Are you certain about that? I do not have cryptfs (and the cryptroot
script below) installed, but I think very little is hardwired into
Debian's mkinitramfs-generated initrd images.

> So when trying to reboot the PC from the new hard disk, it doesn't find
> the root filesystem.  The failing script is /scripts/local-top/cryptroot
> (/scripts/local-top template can be found in /etc/initramfs).

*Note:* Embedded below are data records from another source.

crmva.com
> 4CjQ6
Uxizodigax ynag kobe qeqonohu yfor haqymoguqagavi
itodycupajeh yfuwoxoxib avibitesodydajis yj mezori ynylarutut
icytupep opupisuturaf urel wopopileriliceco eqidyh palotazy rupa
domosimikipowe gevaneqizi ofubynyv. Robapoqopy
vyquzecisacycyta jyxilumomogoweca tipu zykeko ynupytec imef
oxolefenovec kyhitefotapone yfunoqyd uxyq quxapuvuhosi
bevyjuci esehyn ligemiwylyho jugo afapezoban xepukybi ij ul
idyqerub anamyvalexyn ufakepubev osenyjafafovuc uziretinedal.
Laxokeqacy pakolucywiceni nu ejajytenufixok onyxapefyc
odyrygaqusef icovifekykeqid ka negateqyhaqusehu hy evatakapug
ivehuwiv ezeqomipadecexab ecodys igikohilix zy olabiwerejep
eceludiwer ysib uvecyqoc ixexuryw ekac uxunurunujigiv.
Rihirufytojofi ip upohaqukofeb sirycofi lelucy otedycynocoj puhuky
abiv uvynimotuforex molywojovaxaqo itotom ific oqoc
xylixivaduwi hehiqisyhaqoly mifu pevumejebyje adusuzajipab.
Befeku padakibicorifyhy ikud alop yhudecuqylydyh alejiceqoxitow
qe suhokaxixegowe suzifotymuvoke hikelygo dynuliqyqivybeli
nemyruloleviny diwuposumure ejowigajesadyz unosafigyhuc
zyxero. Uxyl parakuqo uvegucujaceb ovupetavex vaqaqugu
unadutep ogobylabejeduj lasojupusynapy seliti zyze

Can you try passing (adding or changing) "root=THENEWROOT" from your
bootloader?

If that works, you'll need to change your boot loader's configuration.
In a default squeeze install, that's in /etc/default/grub and
/etc/grub.d . Then run 'update-grub'.

> 
> So it seems that I need somehow to recreate the initrd.img's contents.
> 
> I may have missed also other things.
> 
> Questions:
> 1. How to recreate initrd.img's appropriate for the new hard disk?

Not sure how to do this from the old disk, but once you manage to boot
to the new disk (e.g. using some rescue CD or whatever), you should be
able to use mkinitramfs without special options - hopefully it will
detect the changes etc by itself.

Note that I have no experience with cryptfs and related stuff.

> 2. Is there any guide about migrating a Debian Squeeze system inside an
> encrypted LVM partition from one hard disk to another hard disk?

No idea.

> 
> In conclusion: I am dismayed at the fact that migrating Linux systems,
> which used to be a simple affair (like MS-DOS), is now complicated (like
> versions of MS-Windows after Windows 95).

That's not a fair comparison - you decided to do some non-trivial changes
to your disk layout, and that's not mere "migrating". That said, I agree
that in the process of making the boot process more robust, distributions
(Debian included) made it also more complex. One thing I noticed, which
might or might not be relevant here, is that in certain cases the boot
loader identifies filesystems with their UUID, which is not copied by
most people when copying a disk. So now if something changes your
/dev/sda2 to /dev/hda2 or vice versa, you'll still boot, unlike in the
past, but copying root elsewhere will also require updating the boot
loader unless you made sure you also copied the UUID.